This work addresses the scattering of time‐harmonic waves by a finite, blunt nano‐crack in a graded isotropic bulk material with a free surface. The mechanical model is based on classical elastodynamic theory and describes the elastic, isotropic, graded half‐plane with quadratically varying material parameters along the depth coordinate. This model is extended to nano‐mechanics by using non‐classical boundary conditions and localized constitutive equations at the interface between crack and matrix material following the Gurtin‐Murdoch surface elasticity theory. The computational technique employed is based on the non‐hypersingular traction boundary integral equation method (BIEM) using a closed form Green's function for a half‐plane consisting of a functionally graded material (FGM).
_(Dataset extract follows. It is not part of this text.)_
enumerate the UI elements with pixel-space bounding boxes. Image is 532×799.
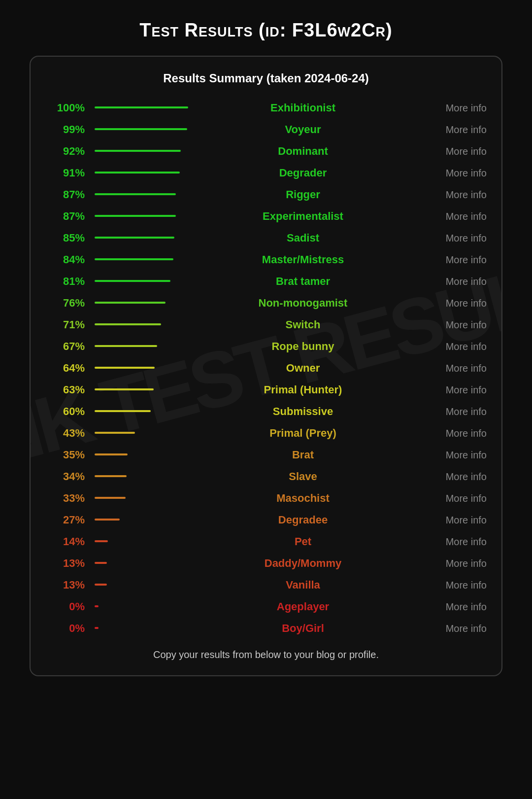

The dependences of the diffracted and scattered waves and of the local stress concentration fields on key problem parameters such as size and depth of the embedded crack, surface elasticity effects, type and characteristics of the incident wave, and the dynamic interaction phenomenon between the crack and the free‐surface boundary are all examined through parametric studies.

中文翻译：

---

时谐波下梯度纳米裂纹弹性半平面的BIEM分析

这项工作解决了在具有自由表面的梯度各向同性块状材料中有限的钝性纳米裂纹对时间谐波的散射。力学模型基于经典的弹性动力学理论，描述了弹性，各向同性，渐变的半平面，其材料参数沿深度坐标呈二次变化。遵循古尔丁-默多克表面弹性理论，通过使用非经典边界条件和在裂纹与基体材料之间的界面处的局部本构方程，将该模型扩展到纳米力学。所采用的计算技术基于非奇异型牵引力边界积分方程方法（BIEM），该方法对包含功能梯度材料（FGM）的半平面使用闭合形式的格林函数。